Je voudrais faire un lien avec la fiscalité d’Internet et des grands acteurs du Web. Si on veut être naïf et penser que ces grandes entreprises américaines et asiatiques peuvent apporter de la valeur ajoutée et des bénéfices en Europe sans contribuer de manière correcte et équitable aux budgets des pays européens, alors il y a un problème. Aujourd’hui, il existe là-bas des capacités fiscales auxquelles les pays européens n’ont pas accès et qui donneraient des moyens pour stimuler l’innovation. On est aujourd’hui dans un cercle vicieux où de grandes entreprises asiatiques et américaines génèrent beaucoup de revenus en Europe avec des clients européens, mais ne paient quasi pas d’impôts en Europe à cause d’une concurrence fiscale intra-européenne. C’est du suicide fiscal ! Dès que ces entreprises qui ont beaucoup de cash repèrent une entreprise européenne en croissance et à fort potentiel… elles la rachètent. On doit recréer un écosystème et un cercle vertueux. Comme libéral, je pense que trop d’impôt tue l’impôt. Mais l’enjeu consiste à trouver le bon montant d’impôts pour avoir les moyens de financer les impulsions qu’on veut donner pour l’avenir. Et soutenir nos pôles de recherche et de développement ainsi que nos entreprises qui ont du potentiel.

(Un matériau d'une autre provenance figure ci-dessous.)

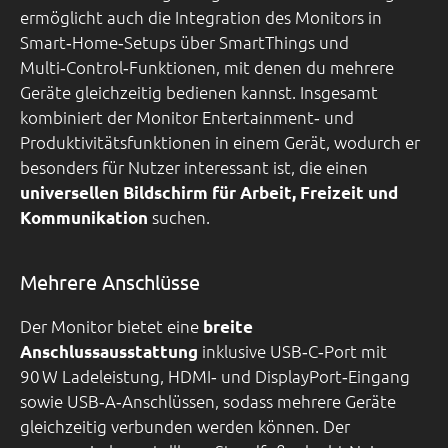
ermöglicht auch die Integration des Monitors in
Smart‑Home‑Setups über SmartThings und
Multi‑Control‑Funktionen, mit denen du mehrere
Geräte gleichzeitig bedienen kannst. Insgesamt
kombiniert der Monitor Entertainment‑ und
Produktivitätsfunktionen in einem Gerät, wodurch er
besonders für Nutzer interessant ist, die einen
universellen Bildschirm für Arbeit, Freizeit und
suchen.
Kommunikation
Mehrere Anschlüsse
Der Monitor bietet eine
breite
inklusive USB‑C‑Port mit
Anschlussausstattung
90 W Ladeleistung, HDMI‑ und DisplayPort‑Eingang
sowie USB‑A‑Anschlüssen, sodass mehrere Geräte
gleichzeitig verbunden werden können. Der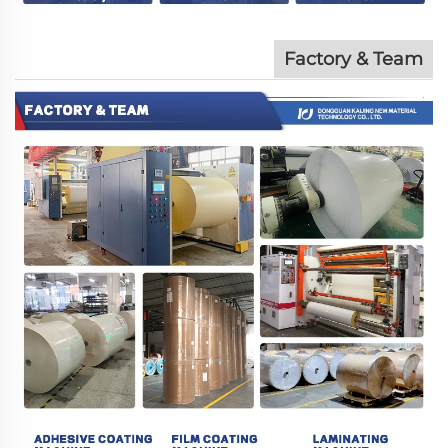
Factory & Team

Ne serait-il pas opportun de miser sur des niches d’intelligence artificielle où il y a encore une place à prendre et imaginer que la Belgique devienne un centre pointu dans les domaines juridiques et éthiques liés à l’IA par exemple ?

Je n’exclus rien. Etant juriste de formation et avocat au départ, j’ai mesuré ce que l’IA représente en matières juridique, éthique, philosophique et de responsabilité. Je pense que nous serons confrontés à la ” digital-éthique “. Ce sera un vrai thème de société pour le débat démocratique et la société dans les années à venir. Ce que vous évoquez pourrait être une possibilité, mais on ne doit pas, comme gouvernement, vouloir sélectionner nous-mêmes les niches dans lesquelles la Belgique doit se déployer. Il faut donner de l’autonomie aux universités, aux pôles de recherche et aux entreprises pour développer leurs propres niches et expertises. Et voir ce qui émerge…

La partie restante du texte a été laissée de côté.